● **WORK ORDER**: Only the records, exactly as written, belong in the answer; pictures do not.

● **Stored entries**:
────────────────────

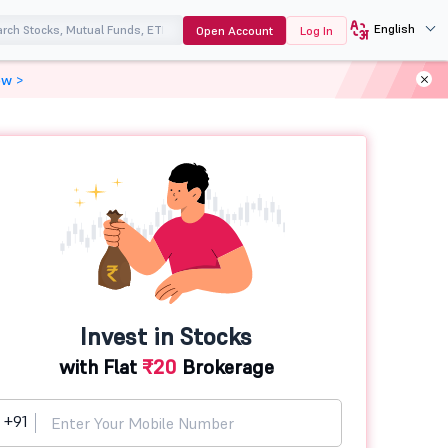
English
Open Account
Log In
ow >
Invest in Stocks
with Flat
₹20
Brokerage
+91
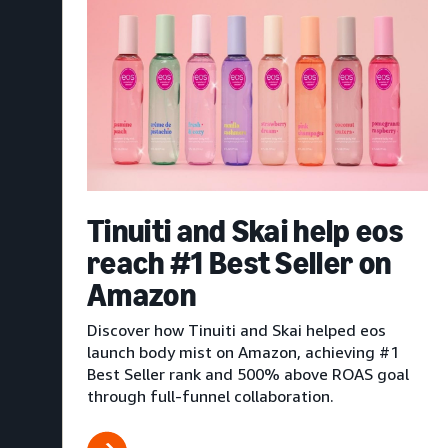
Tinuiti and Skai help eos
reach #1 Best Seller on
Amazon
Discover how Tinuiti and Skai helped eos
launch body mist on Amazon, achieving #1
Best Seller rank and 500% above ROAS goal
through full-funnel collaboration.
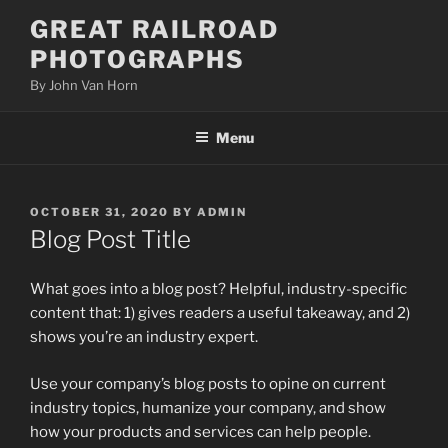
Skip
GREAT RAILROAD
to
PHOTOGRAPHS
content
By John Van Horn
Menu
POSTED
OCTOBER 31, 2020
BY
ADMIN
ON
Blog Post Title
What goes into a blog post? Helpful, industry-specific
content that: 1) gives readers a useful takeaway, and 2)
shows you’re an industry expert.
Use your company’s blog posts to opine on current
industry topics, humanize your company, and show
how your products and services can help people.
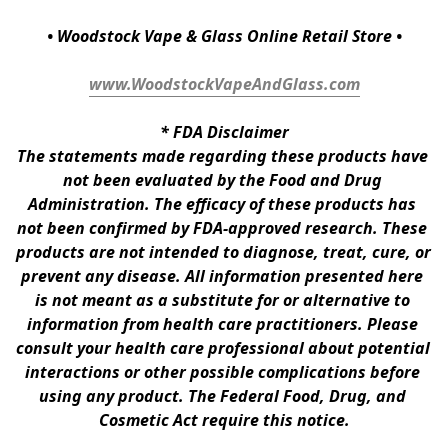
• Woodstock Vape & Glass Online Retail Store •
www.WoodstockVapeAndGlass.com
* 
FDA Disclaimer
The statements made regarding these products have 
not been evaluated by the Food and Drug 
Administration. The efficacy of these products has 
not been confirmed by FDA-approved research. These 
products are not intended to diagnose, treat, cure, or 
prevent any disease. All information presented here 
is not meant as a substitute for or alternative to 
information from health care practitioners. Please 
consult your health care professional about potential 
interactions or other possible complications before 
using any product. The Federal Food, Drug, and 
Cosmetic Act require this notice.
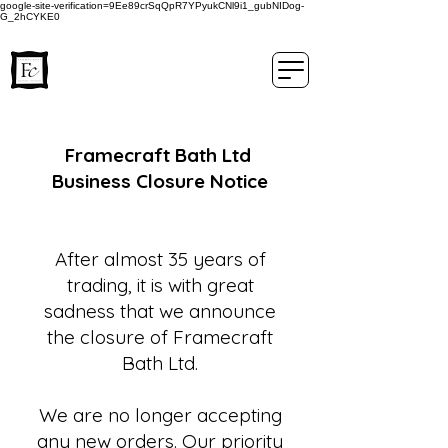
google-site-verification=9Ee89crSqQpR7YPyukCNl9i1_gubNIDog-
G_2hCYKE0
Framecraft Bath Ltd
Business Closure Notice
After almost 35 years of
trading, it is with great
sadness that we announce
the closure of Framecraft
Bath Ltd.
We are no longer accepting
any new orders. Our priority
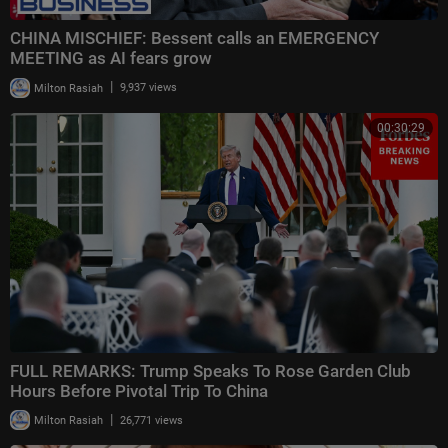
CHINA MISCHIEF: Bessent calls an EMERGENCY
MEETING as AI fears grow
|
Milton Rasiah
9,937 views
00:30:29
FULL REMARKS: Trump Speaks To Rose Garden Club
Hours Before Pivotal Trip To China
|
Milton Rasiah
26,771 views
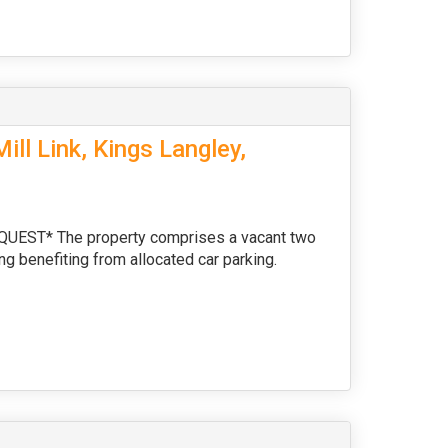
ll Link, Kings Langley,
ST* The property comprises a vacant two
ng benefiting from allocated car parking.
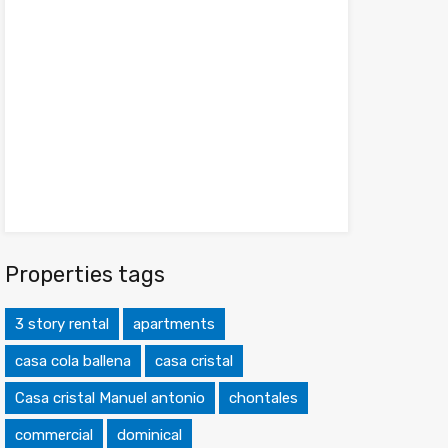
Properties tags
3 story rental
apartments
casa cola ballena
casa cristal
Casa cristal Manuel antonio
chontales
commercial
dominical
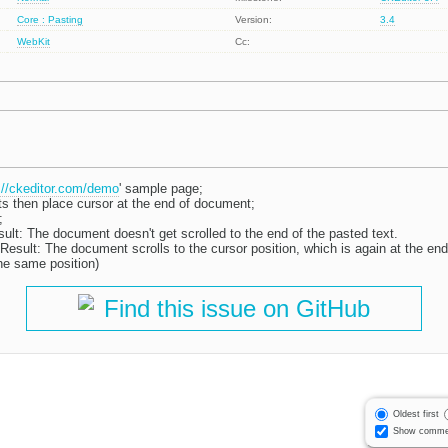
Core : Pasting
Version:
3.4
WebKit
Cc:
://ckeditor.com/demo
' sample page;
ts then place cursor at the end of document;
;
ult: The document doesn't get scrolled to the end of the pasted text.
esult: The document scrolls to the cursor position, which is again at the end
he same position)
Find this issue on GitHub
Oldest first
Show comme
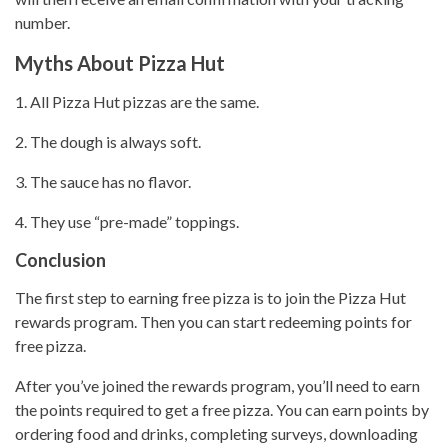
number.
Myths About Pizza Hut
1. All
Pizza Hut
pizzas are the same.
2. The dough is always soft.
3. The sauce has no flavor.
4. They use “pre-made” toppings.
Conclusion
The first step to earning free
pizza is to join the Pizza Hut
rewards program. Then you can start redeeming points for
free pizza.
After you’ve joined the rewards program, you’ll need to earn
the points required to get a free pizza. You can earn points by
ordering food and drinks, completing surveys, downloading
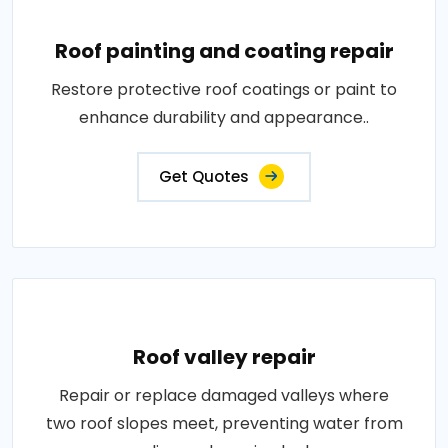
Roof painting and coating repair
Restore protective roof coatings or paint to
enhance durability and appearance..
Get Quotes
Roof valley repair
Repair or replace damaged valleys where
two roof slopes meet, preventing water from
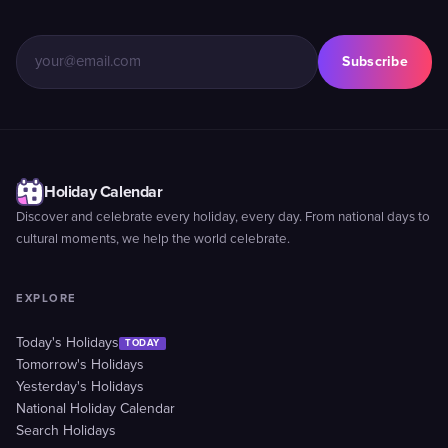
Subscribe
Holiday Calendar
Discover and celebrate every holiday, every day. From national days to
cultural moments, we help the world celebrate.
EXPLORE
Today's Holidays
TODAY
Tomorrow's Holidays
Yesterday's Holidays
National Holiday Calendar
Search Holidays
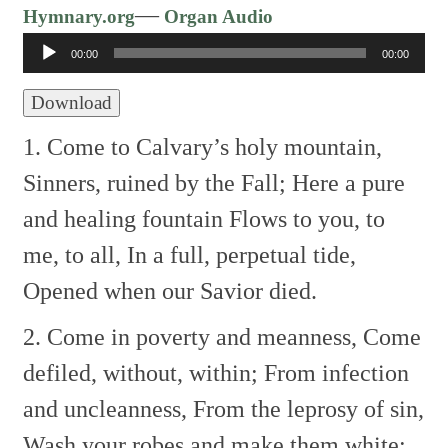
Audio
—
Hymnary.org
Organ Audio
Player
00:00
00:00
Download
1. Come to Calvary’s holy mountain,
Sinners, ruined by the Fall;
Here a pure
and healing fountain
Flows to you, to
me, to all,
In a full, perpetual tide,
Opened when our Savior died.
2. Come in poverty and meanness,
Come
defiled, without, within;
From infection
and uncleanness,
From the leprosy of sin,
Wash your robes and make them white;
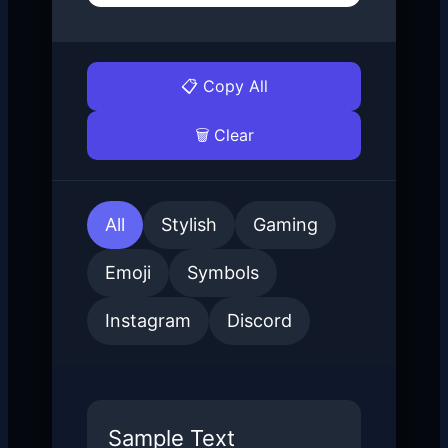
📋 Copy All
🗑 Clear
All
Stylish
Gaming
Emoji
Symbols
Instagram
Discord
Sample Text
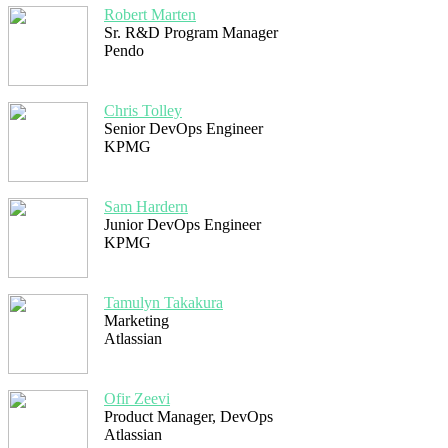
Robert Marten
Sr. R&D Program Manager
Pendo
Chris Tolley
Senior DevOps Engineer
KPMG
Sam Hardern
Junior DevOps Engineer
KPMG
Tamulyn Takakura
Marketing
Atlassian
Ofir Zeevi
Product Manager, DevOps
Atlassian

────────────────────

● **SOLUTION FOR THIS PROBLEM**:
English
Open Account
Log In
ow >
Invest in Stocks
with Flat
₹20
Brokerage
+91
Tinuiti and Skai help eos
reach #1 Best Seller on
Amazon
Discover how Tinuiti and Skai helped eos
launch body mist on Amazon, achieving #1
Best Seller rank and 500% above ROAS goal
through full-funnel collaboration.
Skip
GREAT RAILROAD
to
PHOTOGRAPHS
content
By John Van Horn
Menu
POSTED
OCTOBER 31, 2020
BY
ADMIN
ON
Blog Post Title
What goes into a blog post? Helpful, industry-specific
content that: 1) gives readers a useful takeaway, and 2)
shows you’re an industry expert.
Use your company’s blog posts to opine on current
industry topics, humanize your company, and show
how your products and services can help people.
• Woodstock Vape & Glass Online Retail Store •
www.WoodstockVapeAndGlass.com
* 
FDA Disclaimer
The statements made regarding these products have 
not been evaluated by the Food and Drug 
Administration. The efficacy of these products has 
not been confirmed by FDA-approved research. These 
products are not intended to diagnose, treat, cure, or 
prevent any disease. All information presented here 
is not meant as a substitute for or alternative to 
information from health care practitioners. Please 
consult your health care professional about potential 
interactions or other possible complications before 
using any product. The Federal Food, Drug, and 
Cosmetic Act require this notice.
google-site-verification=9Ee89crSqQpR7YPyukCNl9i1_gubNIDog-
G_2hCYKE0
Framecraft Bath Ltd
Business Closure Notice
After almost 35 years of
trading, it is with great
sadness that we announce
the closure of Framecraft
Bath Ltd.
We are no longer accepting
any new orders. Our priority
CHINA MISCHIEF: Bessent calls an EMERGENCY
MEETING as AI fears grow
|
Milton Rasiah
9,937 views
00:30:29
FULL REMARKS: Trump Speaks To Rose Garden Club
Hours Before Pivotal Trip To China
|
Milton Rasiah
26,771 views
ll Link, Kings Langley,
ST* The property comprises a vacant two
ng benefiting from allocated car parking.
Properties tags
3 story rental
apartments
casa cola ballena
casa cristal
Casa cristal Manuel antonio
chontales
commercial
dominical
Core : Pasting
Version:
3.4
WebKit
Cc:
://ckeditor.com/demo
' sample page;
ts then place cursor at the end of document;
;
ult: The document doesn't get scrolled to the end of the pasted text.
esult: The document scrolls to the cursor position, which is again at the end
he same position)
Find this issue on GitHub
Oldest first
Show comme
number.
Myths About Pizza Hut
1. All
Pizza Hut
pizzas are the same.
2. The dough is always soft.
3. The sauce has no flavor.
4. They use “pre-made” toppings.
Conclusion
The first step to earning free
pizza is to join the Pizza Hut
rewards program. Then you can start redeeming points for
free pizza.
After you’ve joined the rewards program, you’ll need to earn
the points required to get a free pizza. You can earn points by
ordering food and drinks, completing surveys, downloading
Roof painting and coating repair
Restore protective roof coatings or paint to
enhance durability and appearance..
Get Quotes
Roof valley repair
Repair or replace damaged valleys where
two roof slopes meet, preventing water from
Subscribe
Holiday Calendar
Discover and celebrate every holiday, every day. From national days to
cultural moments, we help the world celebrate.
EXPLORE
Today's Holidays
TODAY
Tomorrow's Holidays
Yesterday's Holidays
National Holiday Calendar
Search Holidays
Audio
—
Hymnary.org
Organ Audio
Player
00:00
00:00
Download
1. Come to Calvary’s holy mountain,
Sinners, ruined by the Fall;
Here a pure
and healing fountain
Flows to you, to
me, to all,
In a full, perpetual tide,
Opened when our Savior died.
2. Come in poverty and meanness,
Come
defiled, without, within;
From infection
and uncleanness,
From the leprosy of sin,
Wash your robes and make them white;
📋 Copy All
🗑 Clear
All
Stylish
Gaming
Emoji
Symbols
Instagram
Discord
Sample Text
Robert Marten
Sr. R&D Program Manager
Pendo
Chris Tolley
Senior DevOps Engineer
KPMG
Sam Hardern
Junior DevOps Engineer
KPMG
Tamulyn Takakura
Marketing
Atlassian
Ofir Zeevi
Product Manager, DevOps
Atlassian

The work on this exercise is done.